=== INPUT DATA ===

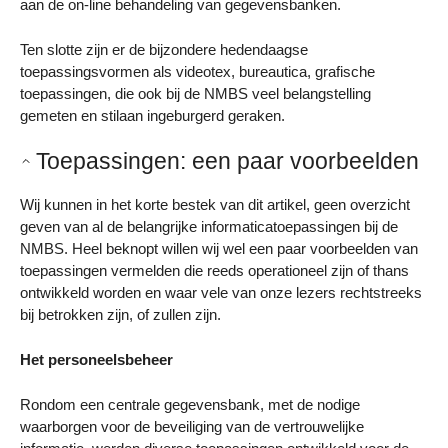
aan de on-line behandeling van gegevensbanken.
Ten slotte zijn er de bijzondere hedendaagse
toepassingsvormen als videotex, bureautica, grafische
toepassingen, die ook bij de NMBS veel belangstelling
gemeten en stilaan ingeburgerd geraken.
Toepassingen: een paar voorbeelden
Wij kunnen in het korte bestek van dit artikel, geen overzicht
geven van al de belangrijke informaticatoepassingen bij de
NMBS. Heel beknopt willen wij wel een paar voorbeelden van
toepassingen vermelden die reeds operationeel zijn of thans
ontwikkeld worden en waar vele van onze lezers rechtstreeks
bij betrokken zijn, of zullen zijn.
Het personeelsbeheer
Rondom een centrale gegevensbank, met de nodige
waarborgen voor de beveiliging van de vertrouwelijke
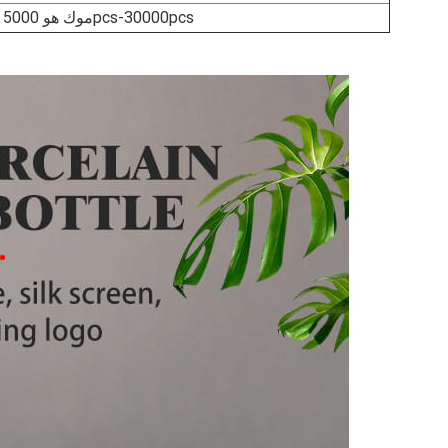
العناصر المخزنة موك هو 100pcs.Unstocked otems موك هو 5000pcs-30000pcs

===

**WHAT TO WORK ON**
Copy out the entries exactly as they stand, omitting the images.

**ANSWER BOX**
aan de on-line behandeling van gegevensbanken.
Ten slotte zijn er de bijzondere hedendaagse
toepassingsvormen als videotex, bureautica, grafische
toepassingen, die ook bij de NMBS veel belangstelling
gemeten en stilaan ingeburgerd geraken.
Toepassingen: een paar voorbeelden
Wij kunnen in het korte bestek van dit artikel, geen overzicht
geven van al de belangrijke informaticatoepassingen bij de
NMBS. Heel beknopt willen wij wel een paar voorbeelden van
toepassingen vermelden die reeds operationeel zijn of thans
ontwikkeld worden en waar vele van onze lezers rechtstreeks
bij betrokken zijn, of zullen zijn.
Het personeelsbeheer
Rondom een centrale gegevensbank, met de nodige
waarborgen voor de beveiliging van de vertrouwelijke
العناصر المخزنة موك هو 100pcs.Unstocked otems موك هو 5000pcs-30000pcs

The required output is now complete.